認知症の症状がある人のBPSD が頻繁に起こる、介護や対応が思うようにいかず苛立ち抱き、疲労困憊している場合は、介護者と認知症の症状がある人との相互関係の悪循環の行動連鎖が生じているのです。
この悪循環を断つには、認知症の症状がある人の変化を求めるのではなく、
介護者の行動を変えようとしなければ、
結局は問題の原因を認知症の症状がある人だけのせいにしていると介護者は苦しみ続けるだけです。

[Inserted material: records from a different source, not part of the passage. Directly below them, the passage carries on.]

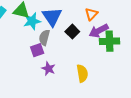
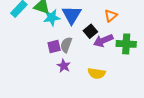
purple arrow: (99, 31) -> (103, 41), moved
gray semicircle: (44, 38) -> (66, 45), moved
yellow semicircle: (82, 73) -> (97, 73), turned 102

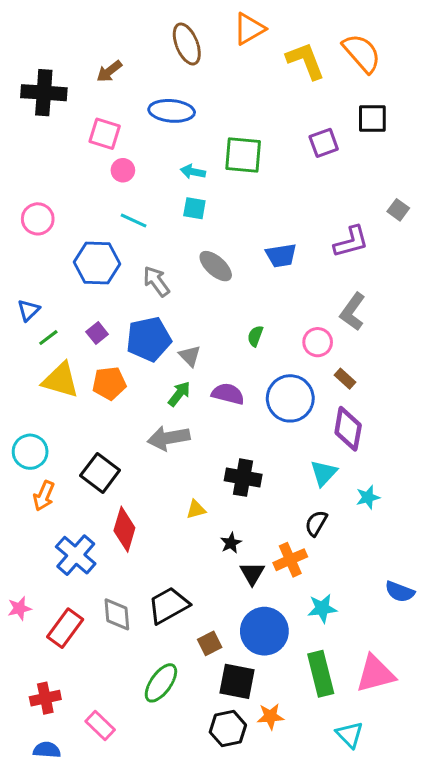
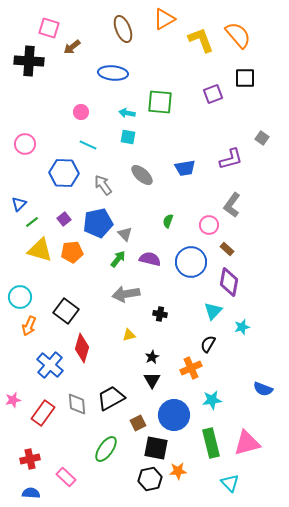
pink square: (105, 134) -> (49, 28), moved
gray arrow: (169, 438) -> (126, 294), moved
black cross: (243, 478) -> (160, 314), size x0.6
black triangle: (252, 573) -> (152, 380), moved

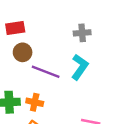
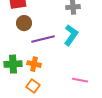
purple line: (46, 72) -> (43, 39), turned -35

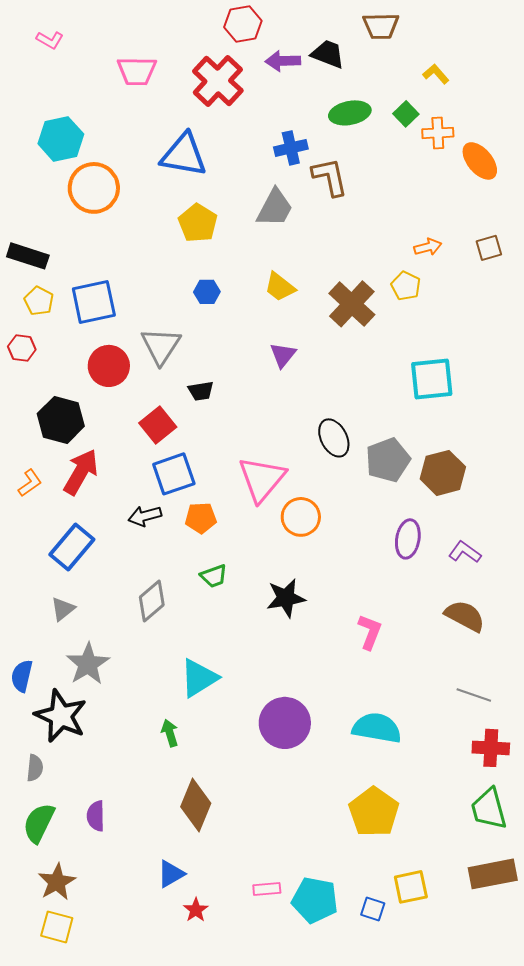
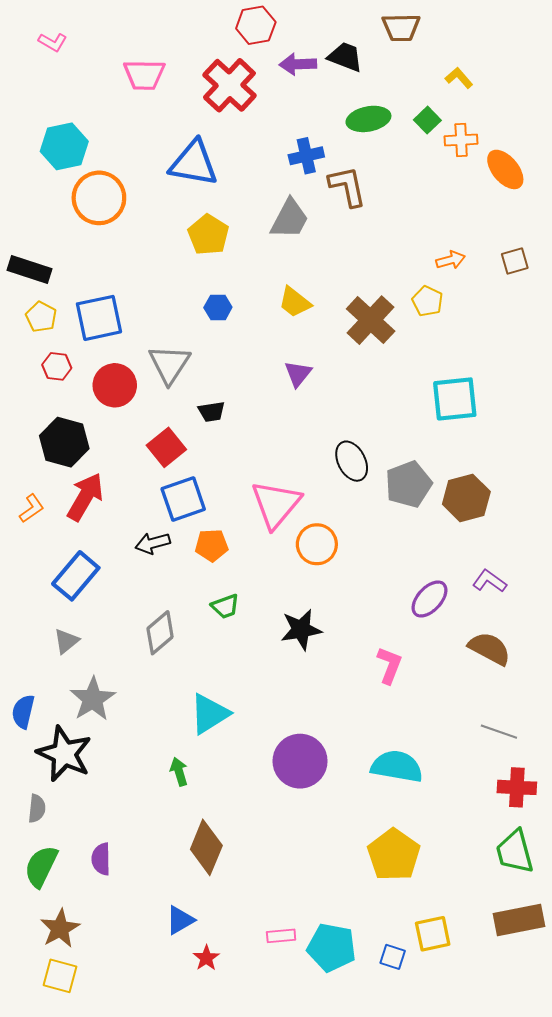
red hexagon: (22, 348) -> (57, 366), moved
purple ellipse: (408, 539) -> (430, 599), moved, turned 33

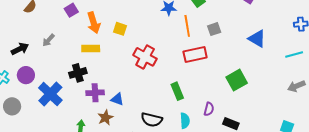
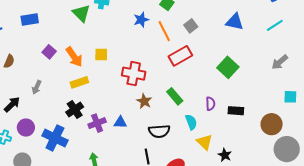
gray arrow: (296, 86) -> (280, 62), moved
brown star: (105, 118) -> (144, 101), moved

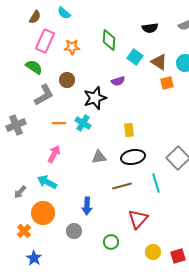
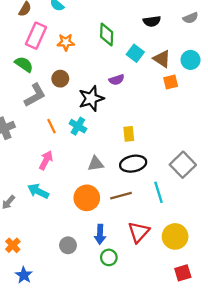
orange line: (59, 123) -> (51, 126), turned 64
blue arrow: (87, 206) -> (100, 234), moved
orange circle: (43, 213) -> (87, 198), moved
yellow circle: (153, 252) -> (175, 236), moved, size x1.5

こんなことを言うと「認知症の症状がある人を変えるのではなく、なんで自分が変わらないといけないのか」と怒り出す方もいます。
「BPSDが多くてどうにかならないか」
「自分たちがどれ程大変な思いをしているか」を知ってもらいたいという気持ちはわかります。
しかし、介護の労苦を抱えているのなら、
介護者がやるべきことは、
認知症の症状がある人が変わることを望み続けるのではなく
介護者が「やってはいけない」行動
すなわち
介護者の自覚していない悪循環を招く不適切な接し方(行動の法則)をしていることを理解し、好循環に変える接し方(行動の法則)を身につけることです。

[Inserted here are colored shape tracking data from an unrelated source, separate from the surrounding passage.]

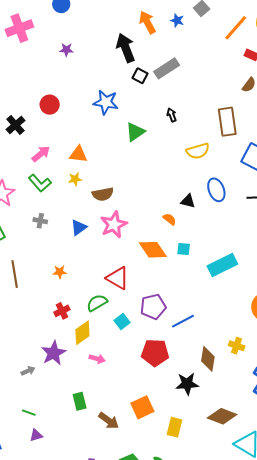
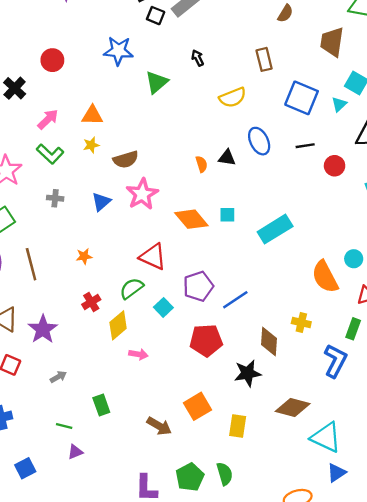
brown rectangle: (227, 122) -> (264, 59), size x0.7
orange semicircle: (170, 219) -> (201, 164), moved, turned 40
purple star: (54, 353) -> (43, 329), moved
green rectangle: (80, 401) -> (101, 405), moved

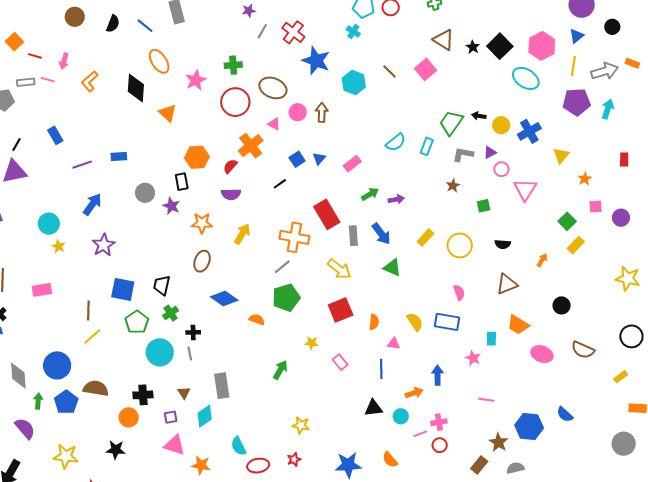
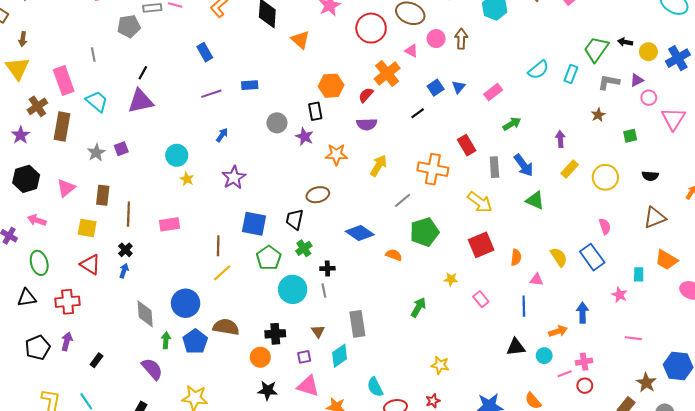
blue rectangle: (55, 135) -> (205, 52), moved
purple arrow: (396, 199) -> (560, 139), moved, turned -84
blue arrow: (92, 204) -> (222, 135), size x0.6
red rectangle: (327, 214) -> (467, 145), size x0.7
brown ellipse: (202, 261) -> (318, 195), moved, turned 55
gray line: (282, 267) -> (403, 200), moved
blue rectangle: (447, 322) -> (592, 257), turned 45
black star: (116, 450) -> (268, 390), moved

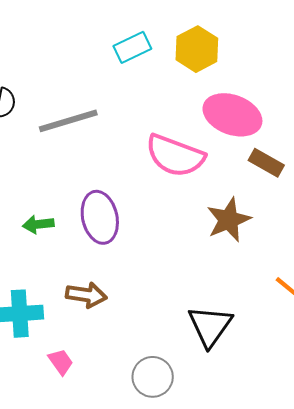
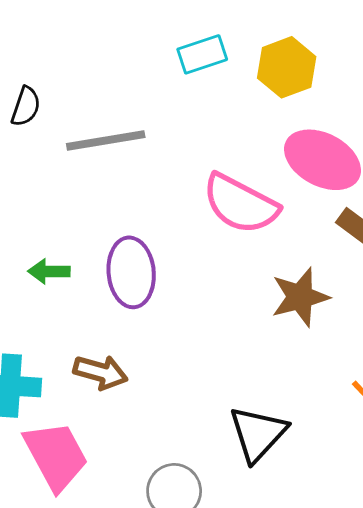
pink trapezoid: (61, 362) -> (56, 456), size x2.0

自分の価値観ややり方に固執し、相手に変化を求め続けずっと変わらない現状に苛立ち苦しみ続けるか、
大変だけど、自分の接し方(好循環の行動)に変えていくかの選択肢しかありません。
心理的柔軟性をやしない、自分が何に囚われているのか知り、認知症と向き合い・受け入れ、自分の思考・感情・感覚・今目の前で起きていることに気づき、介護者にとって何が効果的な行動なのか選択し、望む行動をしましょう。